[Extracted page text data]
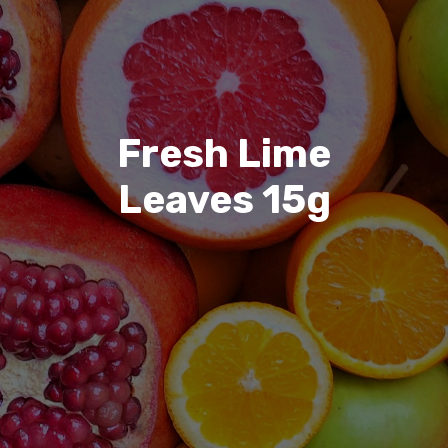
Fresh Lime
Leaves 15g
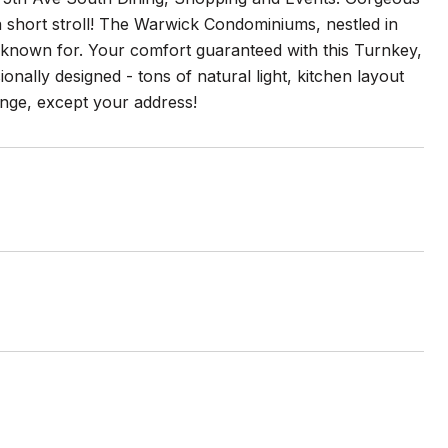
a short stroll! The Warwick Condominiums, nestled in
ly known for. Your comfort guaranteed with this Turnkey,
nally designed - tons of natural light, kitchen layout
hange, except your address!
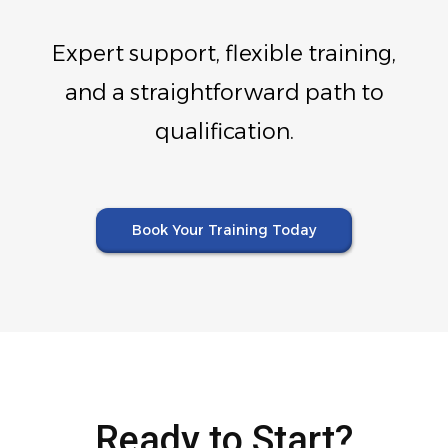
Expert support, flexible training,
and a straightforward path to
qualification.
Book Your Training Today
Ready to Start?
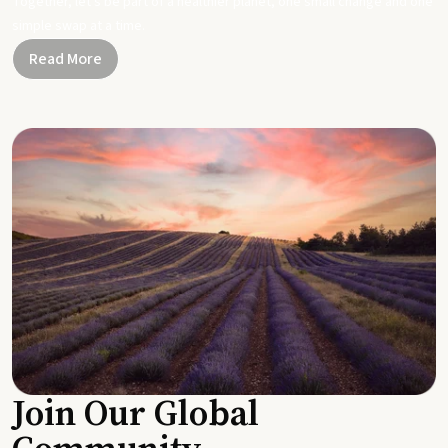
Together, let's be part of a healthier planet, one small change and one
simple swap at a time.
Read More
Join Our Global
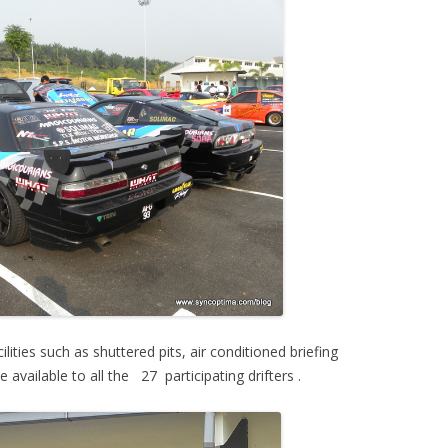
ities such as shuttered pits, air conditioned briefing
ailable to all the 27 participating drifters .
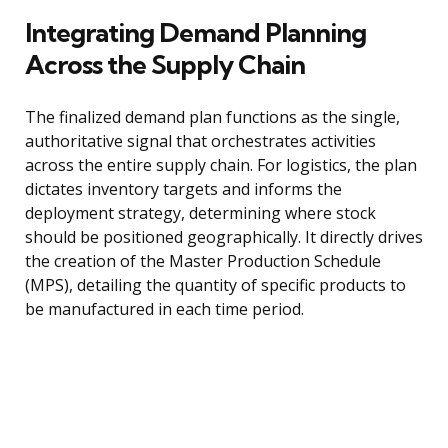
Integrating Demand Planning
Across the Supply Chain
The finalized demand plan functions as the single,
authoritative signal that orchestrates activities
across the entire supply chain. For logistics, the plan
dictates inventory targets and informs the
deployment strategy, determining where stock
should be positioned geographically. It directly drives
the creation of the Master Production Schedule
(MPS), detailing the quantity of specific products to
be manufactured in each time period.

* Exercise goal
Set down only the lines from the one with "Together, let's be" through the end of the entries, exactly as they appear, leaving out each picture.

* Response to this task
Together, let's be part of a healthier planet, one small change and one
simple swap at a time.
Read More
Join Our Global
ities such as shuttered pits, air conditioned briefing
ailable to all the 27 participating drifters .
Integrating Demand Planning
Across the Supply Chain
The finalized demand plan functions as the single,
authoritative signal that orchestrates activities
across the entire supply chain. For logistics, the plan
dictates inventory targets and informs the
deployment strategy, determining where stock
should be positioned geographically. It directly drives
the creation of the Master Production Schedule
(MPS), detailing the quantity of specific products to
be manufactured in each time period.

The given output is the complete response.